*Input data*.
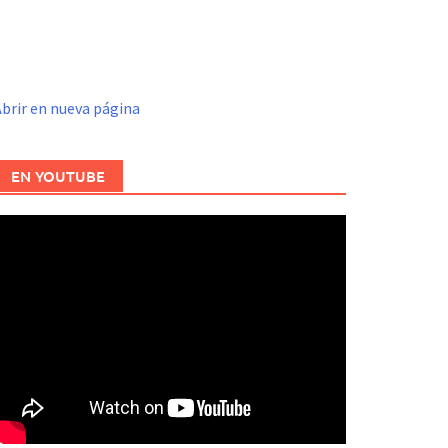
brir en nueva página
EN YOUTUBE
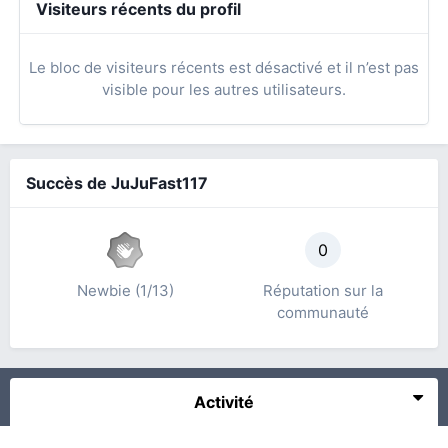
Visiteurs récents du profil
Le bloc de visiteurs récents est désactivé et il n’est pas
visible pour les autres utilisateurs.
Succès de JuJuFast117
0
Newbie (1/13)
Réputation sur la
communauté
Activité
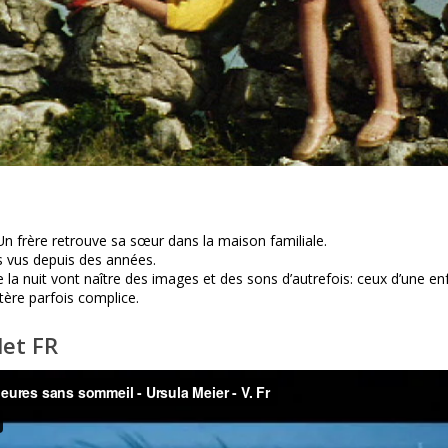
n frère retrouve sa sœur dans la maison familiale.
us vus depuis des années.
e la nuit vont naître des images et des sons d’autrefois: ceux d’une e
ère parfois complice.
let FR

*What you should do*.
From the first line to the last, output the records exactly without pictures.

*Answer section*.
brir en nueva página
EN YOUTUBE
Visiteurs récents du profil
Le bloc de visiteurs récents est désactivé et il n’est pas
visible pour les autres utilisateurs.
Succès de JuJuFast117
0
Newbie (1/13)
Réputation sur la
communauté
Activité
n frère retrouve sa sœur dans la maison familiale.
us vus depuis des années.
e la nuit vont naître des images et des sons d’autrefois: ceux d’une e
ère parfois complice.
let FR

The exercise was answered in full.